Say you have a $250,000 mortgage at a 6 percent interest rate, but the value of your home has fallen below $200,000. Currently, you can’t refinance. You’re ineligible. That’s about to change. If you meet certain requirements, you will have the chance to refinance at lower rates, which could save you hundreds of dollars a month, and thousands of dollars a year in mortgage payments.
Second, there will be lower closing costs, and certain refinancing fees will be eliminated – fees that can sometimes cancel out the benefit of refinancing altogether.
Third, there will be more competition so that consumers can shop around for the best rates. Right now, some underwater homeowners have no choice but to refinance with their original lender – which some lenders refuse to do. These changes will encourage other lenders to compete for their business by offering better terms and rates, and eligible homeowners to shop around for the best ones.
These are important steps that will help more homeowners refinance at lower rates, save consumers money and help get folks spending again. And I’ll keep doing everything in my power to help grow the economy, accelerate job growth, and restore some of the security middle class families have felt slip away for more than a decade.
Now, these steps I’ve highlighted today will not solve all the problems in the housing market. Given the magnitude of the housing bubble, and the huge inventory of unsold homes in places like Nevada, it will take time to solve these challenges. We will still need Congress to pass the Jobs Bill – and even then, the housing market won’t be fully healed until the unemployment rate comes down and the inventory of homes on the market comes down.

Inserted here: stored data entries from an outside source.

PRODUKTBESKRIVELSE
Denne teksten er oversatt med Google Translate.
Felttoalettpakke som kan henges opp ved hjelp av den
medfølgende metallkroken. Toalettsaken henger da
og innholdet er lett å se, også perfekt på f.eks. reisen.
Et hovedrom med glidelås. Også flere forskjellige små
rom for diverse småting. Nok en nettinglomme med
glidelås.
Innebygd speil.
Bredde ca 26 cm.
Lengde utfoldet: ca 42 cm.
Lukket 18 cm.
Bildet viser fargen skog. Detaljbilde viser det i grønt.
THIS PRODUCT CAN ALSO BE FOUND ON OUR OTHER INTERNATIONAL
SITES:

But that is no excuse for inaction. That is no excuse for crossing your arms and saying “no” to Americans who need help now. There is no excuse for the games and gridlock we’ve seen in Washington. Folks out here don’t have the time or the patience for it. If any Member of Congress thinks there are no unemployed workers or neighborhoods in their district that would benefit from the proposals in the Jobs Bill, or that folks don’t know what’s really going on, they better think again. They still have the chance to take meaningful action to put people back to work, and to help middle class families and homeowners like the Bonillas. But we can’t wait for that action. I won’t. So I’m going to keep taking this message across the country. And I hope folks will join me.